Your instructions =
Exact transcription, pictures omitted: begin at the top line of the records below and end with the line bearing "through the expert".

Source records:
****

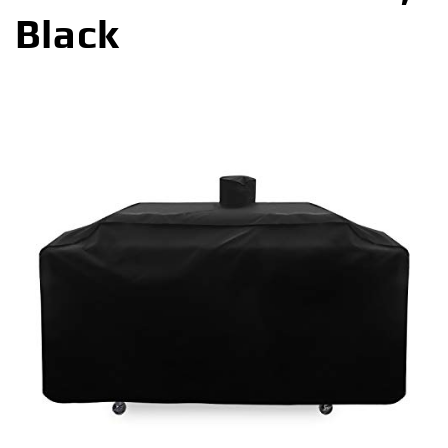
Black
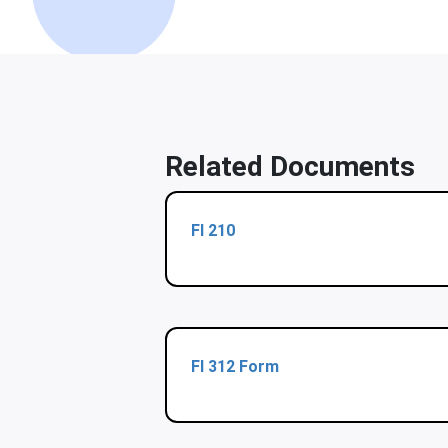
Related Documents
Fl 210
Fl 312 Form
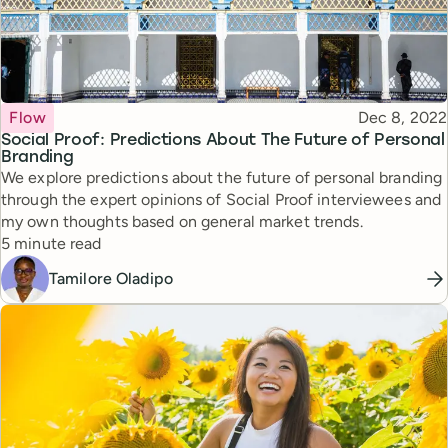
Topic
Published
Flow
Dec 8, 2022
Social Proof: Predictions About The Future of Personal
Branding
We explore predictions about the future of personal branding
through the expert opinions of Social Proof interviewees and
my own thoughts based on general market trends.
Reading time
5 minute read
Tamilore Oladipo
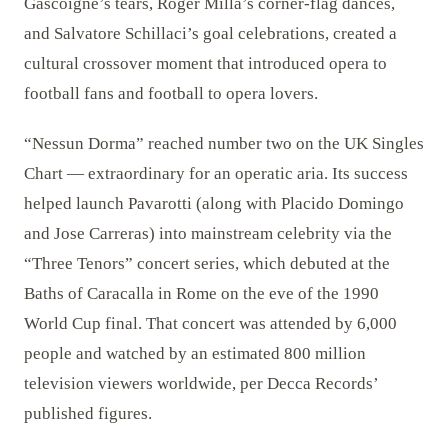
Gascoigne’s tears, Roger Milla’s corner-flag dances,
and Salvatore Schillaci’s goal celebrations, created a
cultural crossover moment that introduced opera to
football fans and football to opera lovers.
“Nessun Dorma” reached number two on the UK Singles
Chart — extraordinary for an operatic aria. Its success
helped launch Pavarotti (along with Placido Domingo
and Jose Carreras) into mainstream celebrity via the
“Three Tenors” concert series, which debuted at the
Baths of Caracalla in Rome on the eve of the 1990
World Cup final. That concert was attended by 6,000
people and watched by an estimated 800 million
television viewers worldwide, per Decca Records’
published figures.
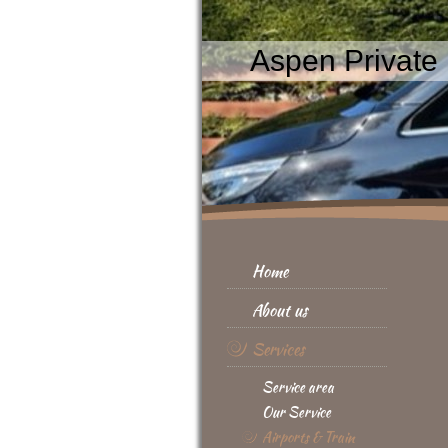
Aspen Private 
Home
About us
Services
Service area
Our Service
Airports & Train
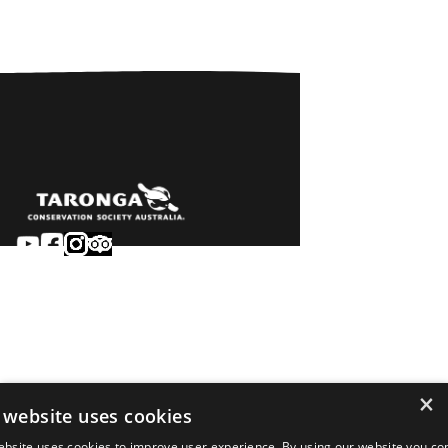
Sydney
Careers
Dubbo
Contact
Learn
Privacy
About
Terms & conditions
×
Newsroom
of sale
 website uses cookies
Terms & conditions
ebsite uses cookies to improve user experience. By using our website you co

****

Response =
Black
Related Documents
Fl 210
Fl 312 Form
Topic
Published
Flow
Dec 8, 2022
Social Proof: Predictions About The Future of Personal
Branding
We explore predictions about the future of personal branding
through the expert opinions of Social Proof interviewees and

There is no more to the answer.